La comparación con ciclos anteriores invita a la prudencia. En ediciones pasadas, las cifras agregadas han subido con la aparición de una o dos piezas excepcionales y han vuelto a la media al año siguiente. El registro de 2026 confirma una tendencia, no una revolución. Los lotes con historia documentada, como el Duesenberg de Clark Gable, seguirán marcando la pauta; los ejemplares de especificación media y documentación floja tendrán más difícil justificar valoraciones ambiciosas.

No es casualidad que el foco de las crónicas se haya desplazado de la cifra absoluta al relato de su lote más mediático. En coleccionismo de alta gama, la procedencia y la historia pesan tanto como la chapa. El Duesenberg triunfador resume mejor que ninguna estadística lo que el mercado quiere comprar: un objeto con significado, con nombre propio y con una cadena de propiedad que pueda contarse en una ficha de concurso.

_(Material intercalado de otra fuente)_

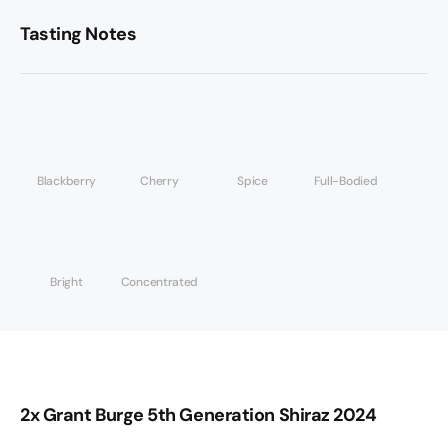
Tasting Notes
Blackberry
Cherry
Spice
Full-Bodied
Bright
Concentrated
2x Grant Burge 5th Generation Shiraz 2024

La siguiente parada del calendario internacional medirá si el impulso de Monterey se sostiene. Las salas de subastas volverán a poner a prueba la solidez del mercado con piezas de nivel semejante. Quienes hayan entendido que el valor no reside en la restauración más brillante, sino en la historia verificable, estarán mejor situados para interpretar los próximos resultados.